Burza wokół Roku Kobiet

sesja 1 1

Kilkugodzinną dyskusję podczas sesji Rady Miejskiej wywołało zamieszczenie błyskawicy na profilu społecznościowym w kontekście uchwały miejskiej o ustanowieniu w Tarnowie Roku Kobiet.

Taki wpis umieścił na swoim profilu przewodniczący Rady Miejskiej Jakub Kwaśny. Pojawiły się głosy radnych, że przewodniczący wykorzystał uchwałę do celów politycznych.

Zdaniem radnych PiS uchwała o ustanowieniu roku 2021 Rokiem Kobiet w Tarnowie jest polityczna i populistyczna. Radni apelowali też, żeby nie mieszać do niej więźniarek obozu koncentracyjnego, których nazwiska znalazły się w uzasadnieniu uchwały.

Radny Stanisław Klimek przedstawił Radzie list z protestem doktor Marii Żychowskiej ws. włączenia nazwisk harcerek do uzasadnienia uchwały.

– W związku z niespodziewanym uchwaleniem w dniu 30 grudnia przez część Rady Miasta Roku Kobiet z załączonym przez pana znakiem błyskawicy jako powszechnie znanego wulgarnego symbolu kobiet żądających mordowania własnych dzieci przed urodzeniem, żądam usunięcia nazwisk w uchwale.

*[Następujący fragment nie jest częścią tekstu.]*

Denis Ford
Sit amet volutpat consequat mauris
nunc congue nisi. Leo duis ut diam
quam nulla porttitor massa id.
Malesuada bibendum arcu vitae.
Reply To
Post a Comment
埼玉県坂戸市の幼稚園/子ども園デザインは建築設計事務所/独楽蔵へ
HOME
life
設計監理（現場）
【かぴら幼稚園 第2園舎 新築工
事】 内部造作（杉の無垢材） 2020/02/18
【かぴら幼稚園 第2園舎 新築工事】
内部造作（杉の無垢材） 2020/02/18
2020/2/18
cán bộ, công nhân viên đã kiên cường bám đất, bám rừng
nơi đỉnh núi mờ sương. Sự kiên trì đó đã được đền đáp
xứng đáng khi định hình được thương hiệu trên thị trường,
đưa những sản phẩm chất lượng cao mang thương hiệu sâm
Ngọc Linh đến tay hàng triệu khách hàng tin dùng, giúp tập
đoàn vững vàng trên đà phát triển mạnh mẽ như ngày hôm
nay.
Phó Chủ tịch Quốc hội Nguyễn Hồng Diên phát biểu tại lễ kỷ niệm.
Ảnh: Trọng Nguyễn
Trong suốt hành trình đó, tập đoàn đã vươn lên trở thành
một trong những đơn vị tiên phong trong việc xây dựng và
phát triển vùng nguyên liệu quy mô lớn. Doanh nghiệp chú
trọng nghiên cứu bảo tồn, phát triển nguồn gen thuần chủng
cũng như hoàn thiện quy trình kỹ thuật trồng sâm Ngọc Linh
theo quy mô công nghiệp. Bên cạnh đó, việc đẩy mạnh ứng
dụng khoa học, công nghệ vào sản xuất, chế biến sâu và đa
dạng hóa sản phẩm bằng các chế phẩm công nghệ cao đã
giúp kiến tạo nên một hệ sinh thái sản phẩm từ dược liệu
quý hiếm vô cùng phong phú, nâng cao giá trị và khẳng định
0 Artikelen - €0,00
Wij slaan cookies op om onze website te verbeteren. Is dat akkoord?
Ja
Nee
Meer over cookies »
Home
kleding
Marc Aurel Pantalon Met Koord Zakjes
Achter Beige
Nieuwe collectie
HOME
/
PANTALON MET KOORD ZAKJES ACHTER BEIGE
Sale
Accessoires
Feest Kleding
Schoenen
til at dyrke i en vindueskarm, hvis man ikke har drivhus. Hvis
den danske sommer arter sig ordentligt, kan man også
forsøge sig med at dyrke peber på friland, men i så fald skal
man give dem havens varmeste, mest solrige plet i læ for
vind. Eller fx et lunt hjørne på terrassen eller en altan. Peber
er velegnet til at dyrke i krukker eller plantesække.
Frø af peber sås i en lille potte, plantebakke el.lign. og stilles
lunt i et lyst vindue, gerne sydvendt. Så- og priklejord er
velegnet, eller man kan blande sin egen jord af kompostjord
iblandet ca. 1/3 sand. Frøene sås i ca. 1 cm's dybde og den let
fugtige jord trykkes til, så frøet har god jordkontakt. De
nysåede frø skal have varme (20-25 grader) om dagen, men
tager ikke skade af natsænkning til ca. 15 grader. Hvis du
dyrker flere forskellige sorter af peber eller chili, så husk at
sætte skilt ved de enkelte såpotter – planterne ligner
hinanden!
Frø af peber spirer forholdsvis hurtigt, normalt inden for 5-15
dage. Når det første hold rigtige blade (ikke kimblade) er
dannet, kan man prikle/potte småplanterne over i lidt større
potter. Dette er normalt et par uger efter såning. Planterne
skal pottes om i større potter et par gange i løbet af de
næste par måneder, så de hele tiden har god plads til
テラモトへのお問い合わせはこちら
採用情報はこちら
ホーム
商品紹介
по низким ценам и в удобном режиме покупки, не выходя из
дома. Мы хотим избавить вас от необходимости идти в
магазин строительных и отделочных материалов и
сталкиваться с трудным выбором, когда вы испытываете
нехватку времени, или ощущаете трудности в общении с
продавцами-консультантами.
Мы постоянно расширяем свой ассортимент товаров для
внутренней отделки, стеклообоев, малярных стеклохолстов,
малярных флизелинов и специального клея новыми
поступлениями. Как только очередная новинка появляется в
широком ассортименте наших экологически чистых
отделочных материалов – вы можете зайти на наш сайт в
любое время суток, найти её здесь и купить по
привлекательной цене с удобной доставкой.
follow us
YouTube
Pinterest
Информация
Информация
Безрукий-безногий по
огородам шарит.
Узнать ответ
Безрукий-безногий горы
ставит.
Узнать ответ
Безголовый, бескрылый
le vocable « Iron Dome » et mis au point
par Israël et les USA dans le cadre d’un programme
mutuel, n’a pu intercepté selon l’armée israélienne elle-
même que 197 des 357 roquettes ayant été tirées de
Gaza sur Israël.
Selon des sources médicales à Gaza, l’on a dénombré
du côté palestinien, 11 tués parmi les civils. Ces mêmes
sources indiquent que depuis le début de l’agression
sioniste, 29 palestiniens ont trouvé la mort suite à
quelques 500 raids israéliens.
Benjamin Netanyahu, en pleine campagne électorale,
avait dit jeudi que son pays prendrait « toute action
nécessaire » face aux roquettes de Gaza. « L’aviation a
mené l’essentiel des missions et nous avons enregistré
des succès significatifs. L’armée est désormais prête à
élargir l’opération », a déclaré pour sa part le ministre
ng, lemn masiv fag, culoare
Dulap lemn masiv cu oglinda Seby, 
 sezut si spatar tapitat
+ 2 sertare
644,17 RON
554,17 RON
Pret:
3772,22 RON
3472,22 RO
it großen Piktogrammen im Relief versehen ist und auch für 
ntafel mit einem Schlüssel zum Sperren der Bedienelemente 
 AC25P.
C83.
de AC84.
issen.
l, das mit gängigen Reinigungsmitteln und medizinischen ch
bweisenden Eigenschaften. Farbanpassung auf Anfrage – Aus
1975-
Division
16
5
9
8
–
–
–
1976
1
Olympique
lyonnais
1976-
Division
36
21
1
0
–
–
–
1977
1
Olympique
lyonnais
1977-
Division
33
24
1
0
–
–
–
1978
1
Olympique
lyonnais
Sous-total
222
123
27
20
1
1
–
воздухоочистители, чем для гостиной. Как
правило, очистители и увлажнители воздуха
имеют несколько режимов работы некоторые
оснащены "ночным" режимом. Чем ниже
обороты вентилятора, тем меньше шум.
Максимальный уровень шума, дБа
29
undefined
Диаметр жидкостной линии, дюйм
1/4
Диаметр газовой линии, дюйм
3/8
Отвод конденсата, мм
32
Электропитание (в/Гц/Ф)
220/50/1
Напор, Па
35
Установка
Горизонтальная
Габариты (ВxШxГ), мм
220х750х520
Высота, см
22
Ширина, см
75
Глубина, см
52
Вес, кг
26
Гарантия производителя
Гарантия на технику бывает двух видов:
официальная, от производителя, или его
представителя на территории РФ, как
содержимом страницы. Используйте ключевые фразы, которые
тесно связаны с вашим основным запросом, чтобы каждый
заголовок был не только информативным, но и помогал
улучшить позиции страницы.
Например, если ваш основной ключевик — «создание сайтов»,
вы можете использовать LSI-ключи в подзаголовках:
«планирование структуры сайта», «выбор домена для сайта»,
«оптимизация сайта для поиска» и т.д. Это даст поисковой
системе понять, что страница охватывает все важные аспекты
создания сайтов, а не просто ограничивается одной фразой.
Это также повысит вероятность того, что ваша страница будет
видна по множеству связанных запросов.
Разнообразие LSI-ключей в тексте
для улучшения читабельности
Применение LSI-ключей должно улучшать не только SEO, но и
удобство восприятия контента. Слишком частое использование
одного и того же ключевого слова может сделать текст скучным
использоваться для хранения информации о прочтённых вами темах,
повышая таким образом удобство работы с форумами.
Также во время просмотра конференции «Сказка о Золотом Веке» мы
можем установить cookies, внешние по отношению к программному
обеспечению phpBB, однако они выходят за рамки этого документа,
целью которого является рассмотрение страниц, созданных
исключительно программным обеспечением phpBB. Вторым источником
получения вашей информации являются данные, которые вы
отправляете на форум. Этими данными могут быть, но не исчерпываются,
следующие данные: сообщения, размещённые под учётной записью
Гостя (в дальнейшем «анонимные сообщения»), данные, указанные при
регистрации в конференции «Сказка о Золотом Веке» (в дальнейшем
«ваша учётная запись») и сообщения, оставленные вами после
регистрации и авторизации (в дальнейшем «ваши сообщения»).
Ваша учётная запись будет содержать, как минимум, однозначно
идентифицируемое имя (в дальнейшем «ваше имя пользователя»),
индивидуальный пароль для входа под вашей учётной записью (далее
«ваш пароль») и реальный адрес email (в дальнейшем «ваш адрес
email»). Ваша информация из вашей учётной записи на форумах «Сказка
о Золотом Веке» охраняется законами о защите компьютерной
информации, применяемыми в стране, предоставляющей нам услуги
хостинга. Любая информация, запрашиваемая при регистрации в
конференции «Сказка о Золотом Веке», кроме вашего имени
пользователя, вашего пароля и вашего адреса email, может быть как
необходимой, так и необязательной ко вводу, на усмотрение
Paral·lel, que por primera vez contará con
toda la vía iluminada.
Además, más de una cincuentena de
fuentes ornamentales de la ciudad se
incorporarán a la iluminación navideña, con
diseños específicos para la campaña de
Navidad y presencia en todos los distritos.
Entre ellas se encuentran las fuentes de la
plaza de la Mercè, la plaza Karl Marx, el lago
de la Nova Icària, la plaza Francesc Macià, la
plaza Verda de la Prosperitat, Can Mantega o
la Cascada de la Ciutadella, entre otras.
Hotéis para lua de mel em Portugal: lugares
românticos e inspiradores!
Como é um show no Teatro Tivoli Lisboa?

Stefania Łącka i Józefa Kantor ratowały dzieci w trudnych warunkach obozowych, a nie zabijały.

Jak mówi Anna Krakowska, wykorzystano szlachetne intencje dla celów populistycznych, świadczy o tym zdecydowana reakcja stowarzyszenia Rodzina Więźniarek Niemieckiego Obozu Koncentracyjnego Ravensbrück, która podkreśliła sprzeczność dodanej grafiki błyskawicy z ideami więźniarek.

– To wyjątkowa bezczelność powoływać się w takich okolicznościach na gwarantowane konstytucyjnie prawo do wolności słowa, gdy takowe odbiera się tym, którzy nie mogą już polemizować z racjami tzw. strajku kobiet, ale swoim życiem dokumentowały, że szanują takie wartości jak Bóg, honor, bliźni, ojczyzna. Przywoływanie podjętej przez Radę Miejską uchwały i skomentowanie jej poprzez dodanie znaku przez przewodniczącego Rady na oficjalnej stronie internetowej uznać należy za niegodne piastowanej funkcji.

Radna Krakowska zwróciła się też do przewodniczącego Rady o zmianę uzasadnienia uchwały, gdyż jej zdaniem obraża ono uczucia wielu osób.

Jak mówił przewodniczący Rady Miejskiej Jakub Kwaśny, spór jest bezzasadny.

Proszę, aby nie łączyć mojego prywatnego zdania, do którego mam prawo i do wyrażania moich poglądów politycznych również mam prawo w przestrzeni publicznej – dodaje. – Bardzo proszę o uszanowanie tegoż zdania, tym bardziej że nie pojawił się żaden znak ani w uchwale, ani w uzasadnieniu, ani w Biuletynie Informacji Publicznej, ani na oficjalnym profilu społecznościowym Rady Miejskiej. Każdy z nas ma prawo przeżywać Rok Kobiet tak, jak uważa to za słuszne. Moim zdaniem ani błyskawica, ani serduszko WOŚP, ani znak tęczy nie obraża. Być może część z państwa chciałaby wygumkować te znaki symbole, aby zniknęły z przestrzeni publicznej.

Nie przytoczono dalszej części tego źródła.